It’s easy to speak of success in broad strokes: “America has a strong economy,” “America is powerful.” But how can we define success more clearly? This is an essential question of my World History courses, and to help students both define success and visualize what that looks like over time I use Gapminder.org at the beginning of the year to introduce the question to them. Gapminder takes statistical data from the past 200 years and charts it two-dimensionally. It follows visual hierarchy rules by distinguishing countries by size and color, and can animate its charts to show how statistics change over time. Here’s a great demo:
In this exercise, students analyze visual sources and construct their own definitions about success. First, I demonstrate how to use the Gapminder website, then give students a worksheet so they can engage in independent but guided investigation. Once students have had a chance to look at various indicators, I ask them to define success – do we want a country with high literacy rates? Long life expectancy? A high GDP per capita, or a high overall GDP? A low corruption index?
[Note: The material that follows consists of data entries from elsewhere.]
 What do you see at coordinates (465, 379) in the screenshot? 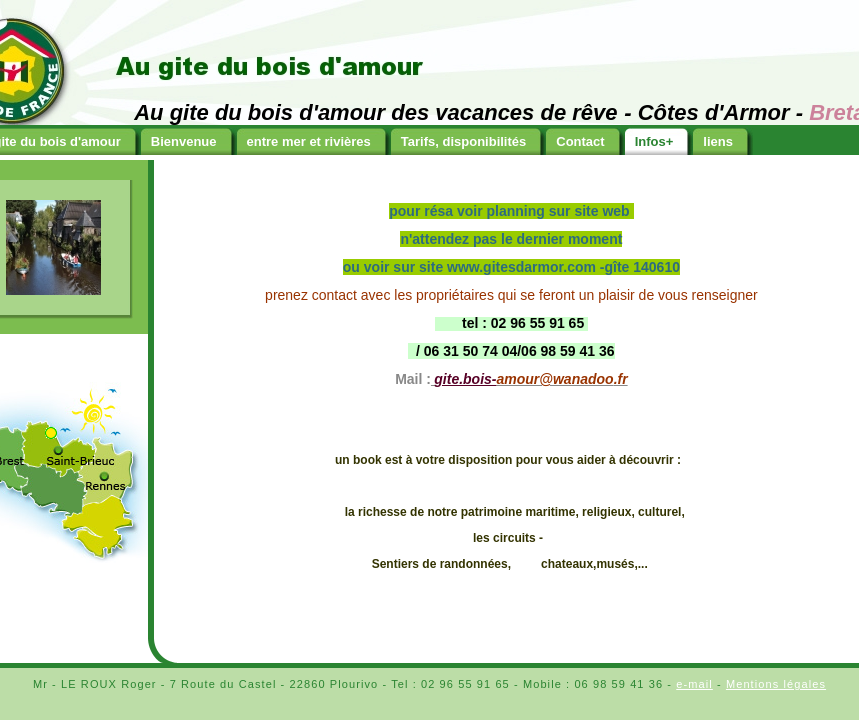 I see `gite.bois-` at bounding box center [465, 379]. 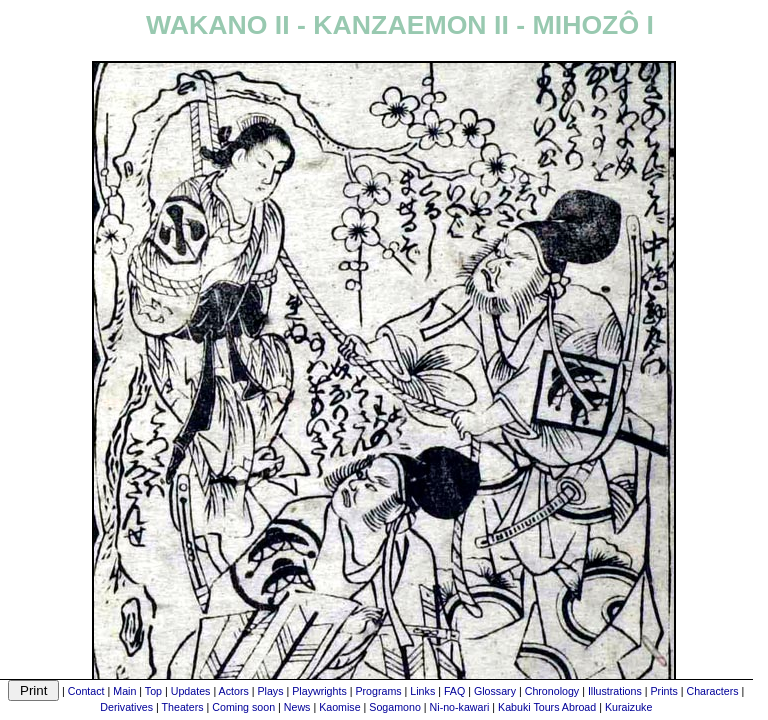 Image resolution: width=768 pixels, height=720 pixels. Describe the element at coordinates (422, 691) in the screenshot. I see `Links` at that location. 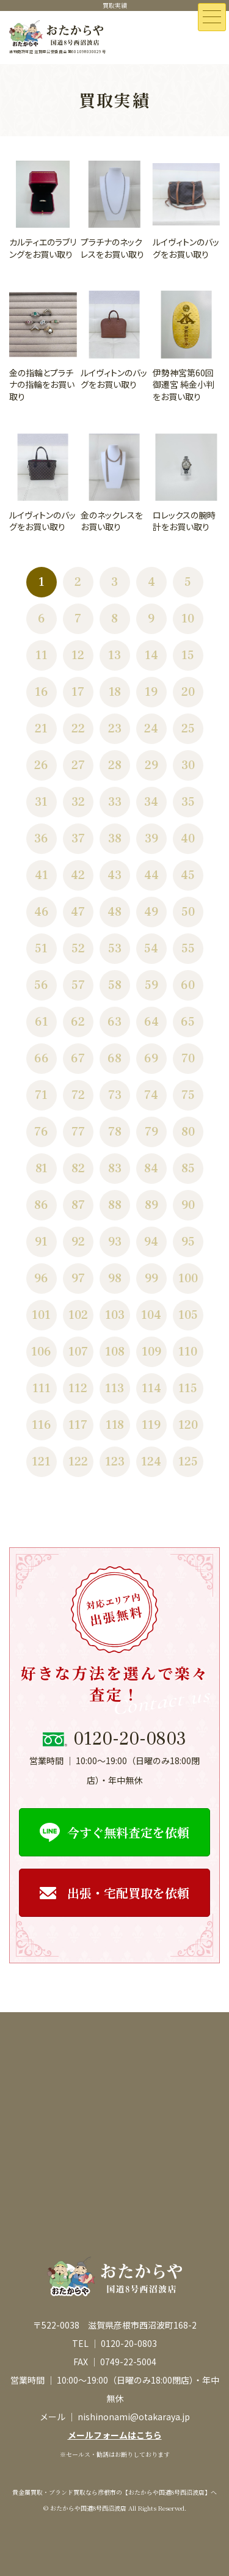  What do you see at coordinates (151, 1315) in the screenshot?
I see `104` at bounding box center [151, 1315].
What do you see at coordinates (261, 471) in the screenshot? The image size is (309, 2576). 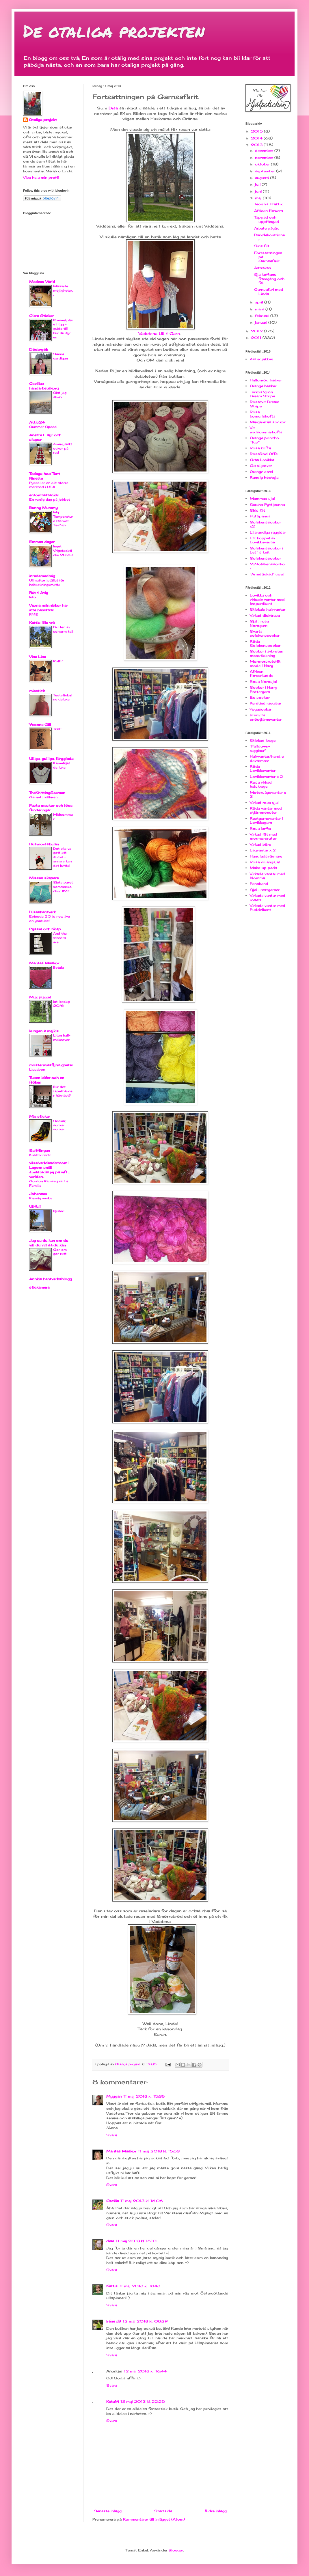 I see `Orange cowl` at bounding box center [261, 471].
This is where having an IWB works well – students can pull up Gapminder at the front of the room and single out countries for the class to illustrate their point.
Here’s another example of an infographic useful in studies of modern American immigration:
I’d give students the profiles of four or five people, and ask them to calculate based on the infographic how long it would take them to become American citizens. Then, I’d ask them to reflect on whether they think American immigration policy is effective, and what they would change, if anything.